• [The problem]: Could you copy every record below exactly, leaving out the pictures?

• [Records to process]:
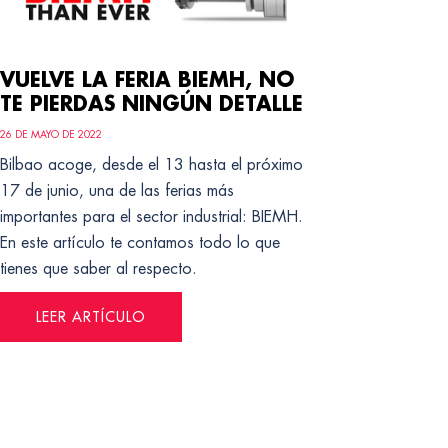
VUELVE LA FERIA BIEMH, NO
TE PIERDAS NINGÚN DETALLE
26 DE MAYO DE 2022
Bilbao acoge, desde el 13 hasta el próximo
17 de junio, una de las ferias más
importantes para el sector industrial: BIEMH.
En este artículo te contamos todo lo que
tienes que saber al respecto.
LEER ARTÍCULO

• [Answer for the task]:
VUELVE LA FERIA BIEMH, NO
TE PIERDAS NINGÚN DETALLE
26 DE MAYO DE 2022
Bilbao acoge, desde el 13 hasta el próximo
17 de junio, una de las ferias más
importantes para el sector industrial: BIEMH.
En este artículo te contamos todo lo que
tienes que saber al respecto.
LEER ARTÍCULO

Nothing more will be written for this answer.